Jakarta, JurnalBabel.com – Guru besar ilmu hukum Universitas Al Azhar Indonesia, Profesor Suparji Ahmad, menyebut pelimpahan berkas perkara Firli Bahuri, Ketua KPK non aktif ke Kejaksaan Tinggi DKI tidak menggugurkan praperadilan yang diajukan di Pengadilan Negeri Jakarta Selatan.
“Hal ini sebagaimana disebutkan dalam putusan Mahkamah Konstitusi Nomor 102/PUU-XIII/2015 terkait hakikat praperadilan dan semangat yang terkadung dalam Pasal 82 ayat 1 huruf D KUHAP,” kata Suparji dalam keterangan tertulisnya, Senin (18/12/2023).
Suparji menjelaskan dalam putusan itu disebutkan bahwa hakikat dari perkara permohonan praperadilan adalah untuk menguji suatu kasus. Misalnya, penyidik atau penuntut umum tak menjalankan tugas sesuai wewenang.
Praperadilan, kata Suparji, merupakan perlindungan hak asasi manusia dari tersangka. Sehingga tidak adil apabila ada permohonan praperadilan yang pemeriksaanya sedang berlangsung dinyatakan gugur, hanya karena perkara telah dilimpahkan pengadilan negeri.
“Padahal ketika perkara permohonan praperadilan sedang berjalan, hanya diperlukan waktu paling lama tujuh hari untuk dijatuhkan putusan terhadap perkara permohonan praperadilan tersebut,” sebut Suparji.
Suparji mengatakan ketentuan Pasal 82 ayat 1 huruf D KUHAP dimaksudkan untuk memberikan kepastian hukum. Supaya tidak terjadi dualisme hasil pemeriksaan.
“Yaitu antara pemeriksaan yang sah dilakukan oleh penyidik dan penuntut umum dengan pemeriksaan yang diduga adanya tindak pidana yang dilakukan oleh pemohon sehingga diajukan pra peradilan,” ujar Suparji.
Menurut Suparji, praperadilan gugur ketika suatu perkara telah dimulai sidang pertama. Sebab, kata dia, Mahkamah membedakan antara perkara praperadilan dengan perkara pokok yang diperiksa pada saat setelah sidang pertama dibuka.
Pada hakikatnya, kata Suparji, tidak boleh satu perkara pidana yang diperiksa secara bersamaan. Yakni diperiksa di praperadilan, sekaligus juga diperiksa pada saat setelah sidang pertama.
“Apabila sidang pertama dimulai maka permohonan pra peradilan menjadi gugur. Putusan Mahkamah Konstitusi Nomor 102/PUU-XIII/2015 tersebut bersifat erga omnes, yakni berlaku sebagai undang-undang,” tutur Suparji.

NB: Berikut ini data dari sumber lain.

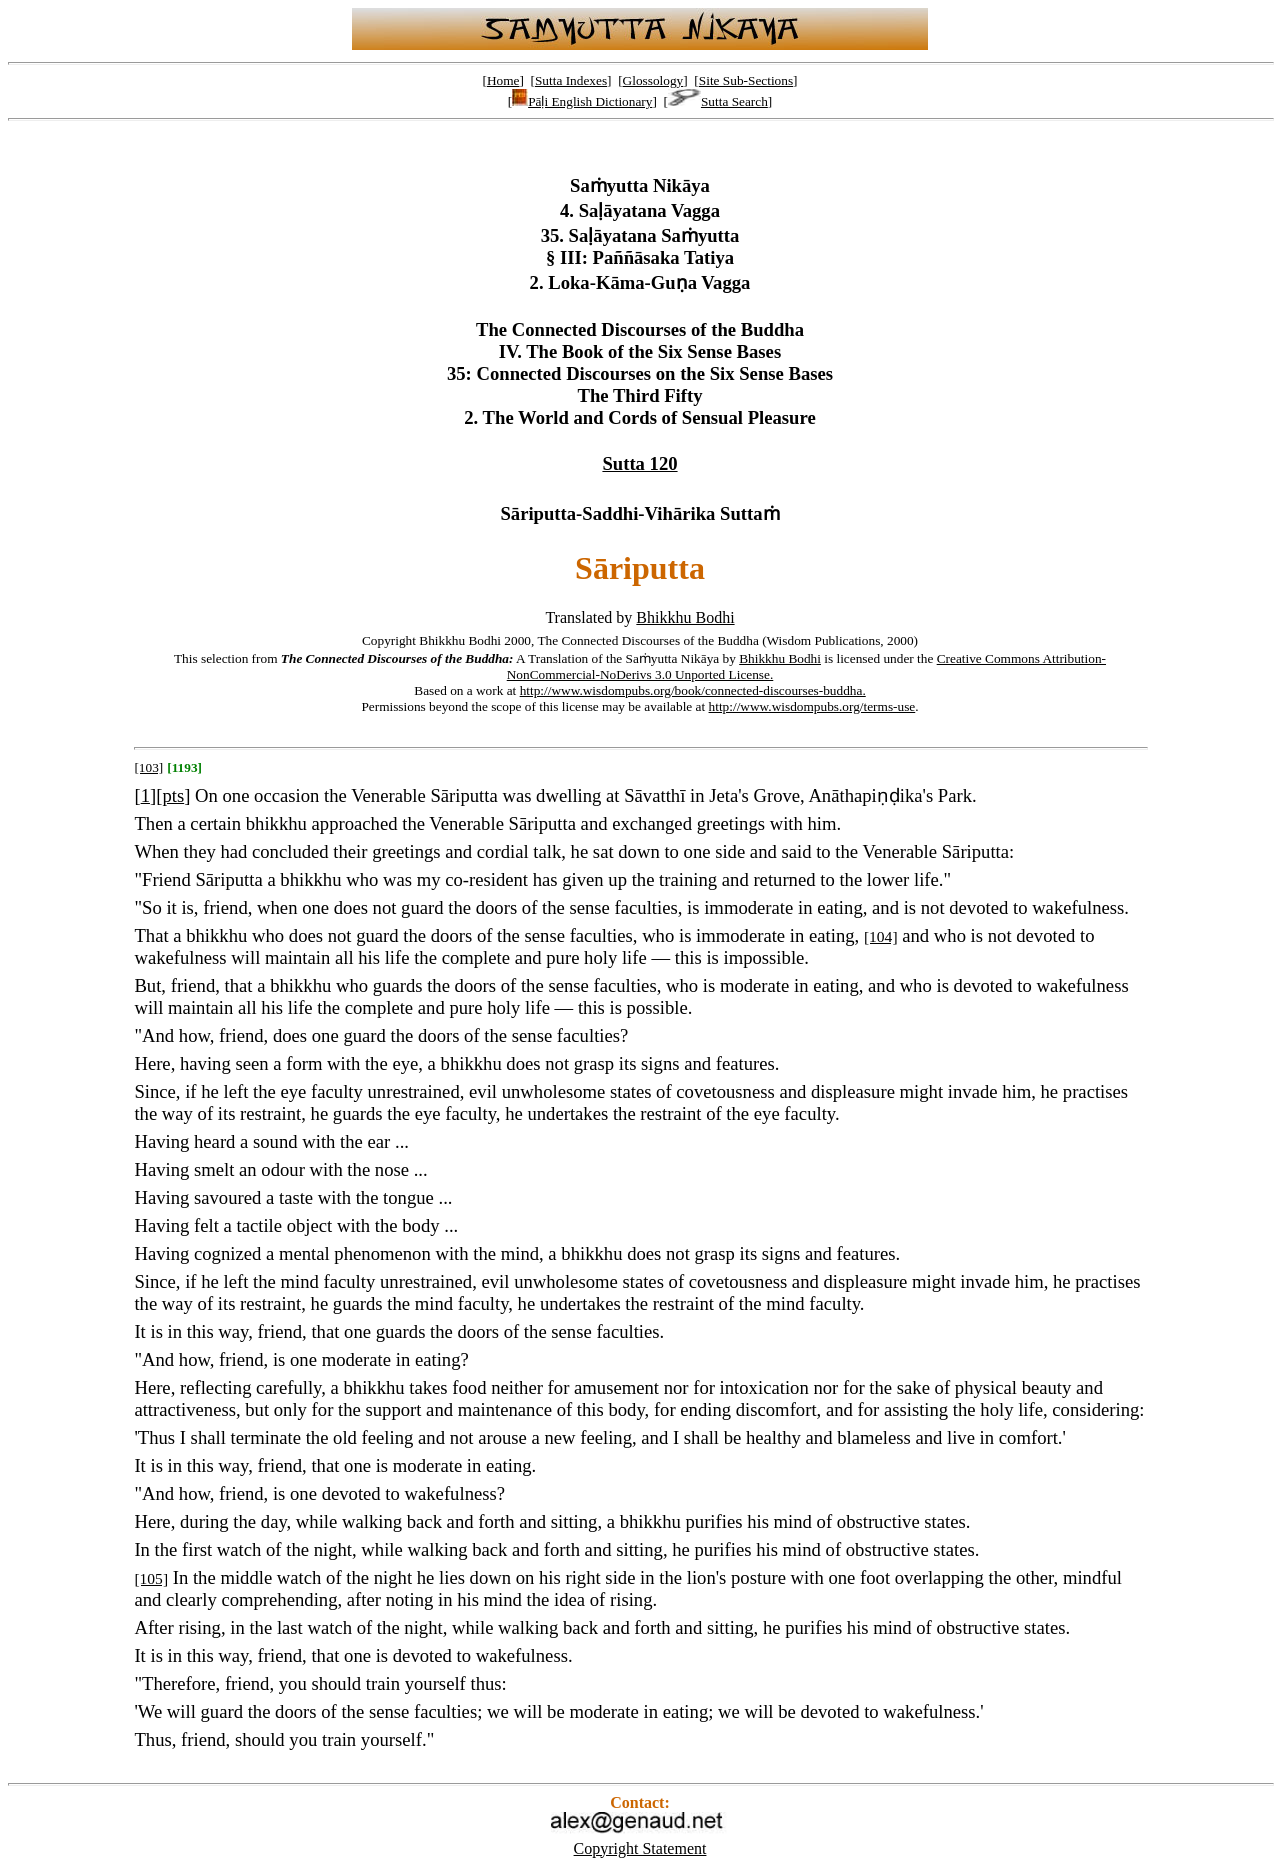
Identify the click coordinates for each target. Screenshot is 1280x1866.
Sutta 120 (639, 463)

Karena itu, Suparji menegaskan pelimpahan berkas perkara tahap satu kasus dari penyidik ke Kejaksaan Tinggi Jakarta, tidak menyebabkan gugurnya praperadilan. Lalu hakim praperadilan dapat mengabulkan permohonan praperadilan yang diajukan Firli Bahuri untuk membatalkan penetapan tersangka oleh penyidik.